Friday, July 27, 2007

A bright, sunshiny day

Today was a not so bad day, even a nice day when normalized for location and temperature. I'm not just saying that because I had lobster and shrimp for dinner. I did skip the steak because the last few times it has had an unsteak-like, almost mealy texture. I'm not saying it was a good day because our weekly three hour, Geneva-convention-banned-due-to-it's-torture-like-qualities Battalion Update Brief was canceled. No, today was a nice day because I woke up this morning with Christmas music running through my head. Must because the new set of sheets I got that are Christmas tree green. Or maybe not. Really have absolutely zero idea where it came from since this Rustamiyah is not normally considered festive or snowy. Nonetheless, it's hard to have a bad day when you have Joy to the World going through your head. Even in the middle of summer. Try to prove me wrong. It's just like the one Lay's potato chip challenge. Of course the hard part is thinking of Christmas music in 115F weather. I don't see it happening often, because if we had Christmas every day it wouldn't be special anymore, would it now? That's what my mom used to say anyway. But once a summer won't ruin it, I hope.

Thursday, July 26, 2007

101st Post

I am tired so this will be shorter than it should be. It's still hot here. I got a haircut today. Still trying to get paperwork in for med school application.

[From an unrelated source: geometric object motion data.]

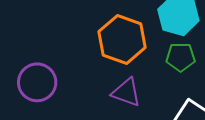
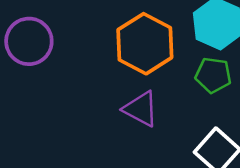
purple circle: (37, 82) -> (29, 41), moved

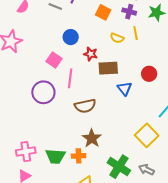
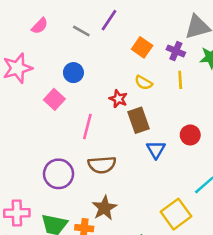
blue circle: (71, 37) -> (73, 73), moved
yellow semicircle: (117, 38) -> (144, 83), moved
pink square: (54, 60) -> (54, 99), moved
brown rectangle: (108, 68) -> (138, 120), turned 66
purple circle: (43, 92) -> (59, 174), moved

There was another memorial tonight. It is the third I've been to even though there have been many on the FOB. Every soldier memorialized has had in common that they like vehicles, one trucks, one his Passat, and this soldier motorcycles. Internal combustion seems to be a big part of every soldier's life. In addition to planning on getting a Harley Davidson when he got home, this guy also like martial arts and was really excited about the next evolution of his tattoo, or so his friends said. I probably would have had nothing in common with him even though the standing room only in the chapel proves he was a good person. He also had five children, and this was the first memorial I went to that had pictures of family as well as soldier pictures. His youngest was a daughter, Hannah, who was going to turn seven this year, and wanted her dad to be home for her birthday. His oldest son liked art, and his dad had set up an apprenticeship with his tattoo artist. His unit was supposed to have gone home in June, but they got extended from 12 to 15 months. Even so, his wife gave a message to his company about how proud she was of them and how she really hoped her husband's memory would inspire them to keep doing what they are. In short, it sounded like she really supported what her husband was doing. I hope this all ends soon, but even more I hope it ends successfully.

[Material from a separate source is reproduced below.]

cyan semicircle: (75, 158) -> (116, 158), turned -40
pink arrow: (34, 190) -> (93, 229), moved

He would have been 28 on August 3.

I just put new sheets on my bed and am going to try them out.

Wednesday, July 25, 2007

Slow going

Today's big event, not quite at the milestone level, was that I worked out for the first time since my operation. The operation really took any guilt out of being lazy while at home because I was, after all, convalescing. I paid the price for the convalescence today. I had tried to get back in the routine I had been in before on Monday, but half-way through my run (treadmill) we had incoming so I had to go to the bunker. (Which used to be a right turn out of the gym door but has been moved to the left side of the exit. No one told me.) Being mortared is another convenient excuse to put off working out, so I quit rather than go back in and finish. Blamed it on loss of momentum. Quitting is always easier when you use big words.

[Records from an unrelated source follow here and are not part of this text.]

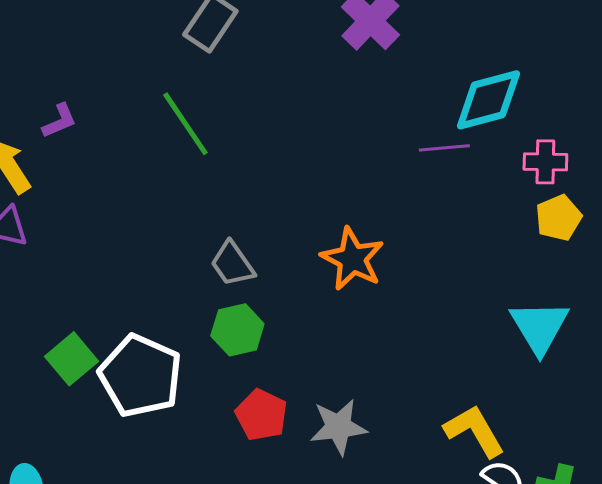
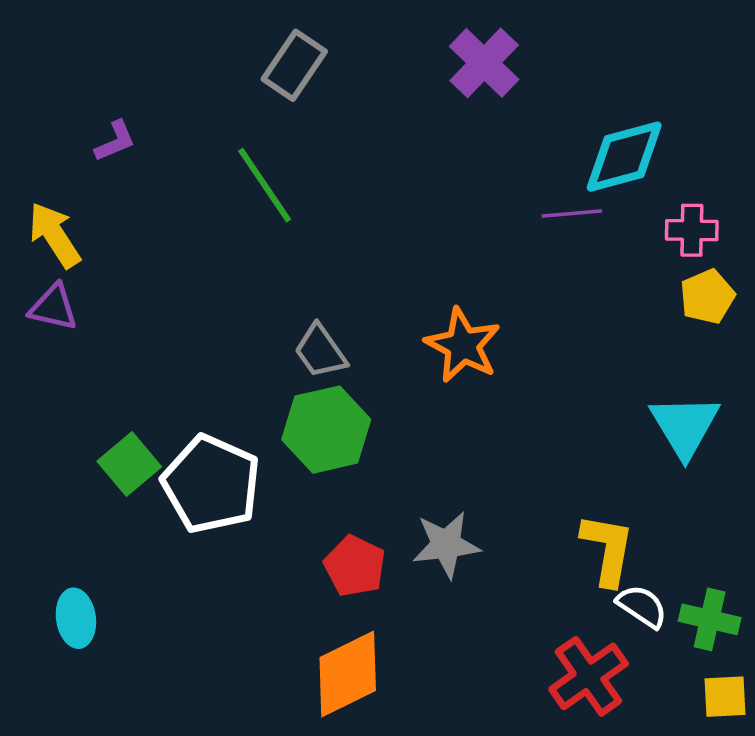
purple L-shape: (59, 121) -> (115, 141), moved
green hexagon: (237, 330) -> (326, 430), size x1.4
red pentagon: (261, 415) -> (355, 566), moved
yellow L-shape: (474, 431) -> (608, 549), turned 40

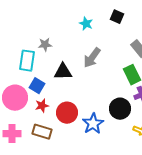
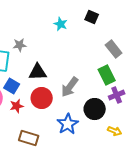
gray arrow: (92, 58) -> (70, 87), moved
red circle: (67, 113) -> (42, 98), moved
brown rectangle: (42, 132) -> (29, 138), moved

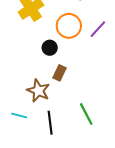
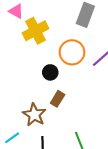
cyan line: (19, 116) -> (12, 138), turned -56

Today was the day I would not take the convenient excuse, unless the bad guys offered it. I drank a bottle of water before I left, and after walking the eighth of a mile to the gym almost felt dehydrated again. Luckily the gym has a refrigerator with plenty of water in it. Unfortunately, the refrigerator is set at about 70F which is a good setting for an air conditioner, but by my western standards is a bit high for a fridge. I made it through my three miles, a distance I have chosen because any longer on a treadmill gets boring, about three and a half minutes slower than where I had been. Granted, I wasn't pushing myself too hard, but adding over a minute a mile is pretty pathetic.

It should be easy to drop time now that I have started so poorly. Am I a silver lining guy or what?